- INSTRUCTIONS FOR THE TASK: Begin at the line below that contains "without baring too" and write out every line from there to the end of the entries, exactly.

╭──

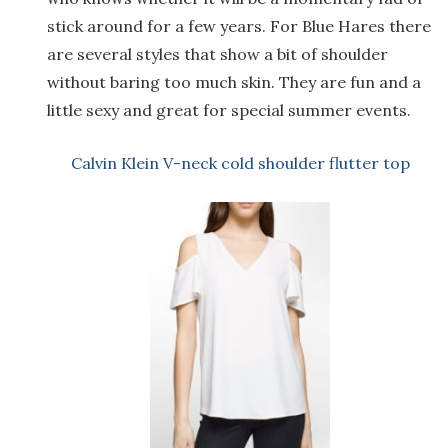
stick around for a few years. For Blue Hares there
are several styles that show a bit of shoulder
without baring too much skin. They are fun and a
little sexy and great for special summer events.
Calvin Klein V-neck cold shoulder flutter top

╰──

- ANSWER BOX:
without baring too much skin. They are fun and a
little sexy and great for special summer events.
Calvin Klein V-neck cold shoulder flutter top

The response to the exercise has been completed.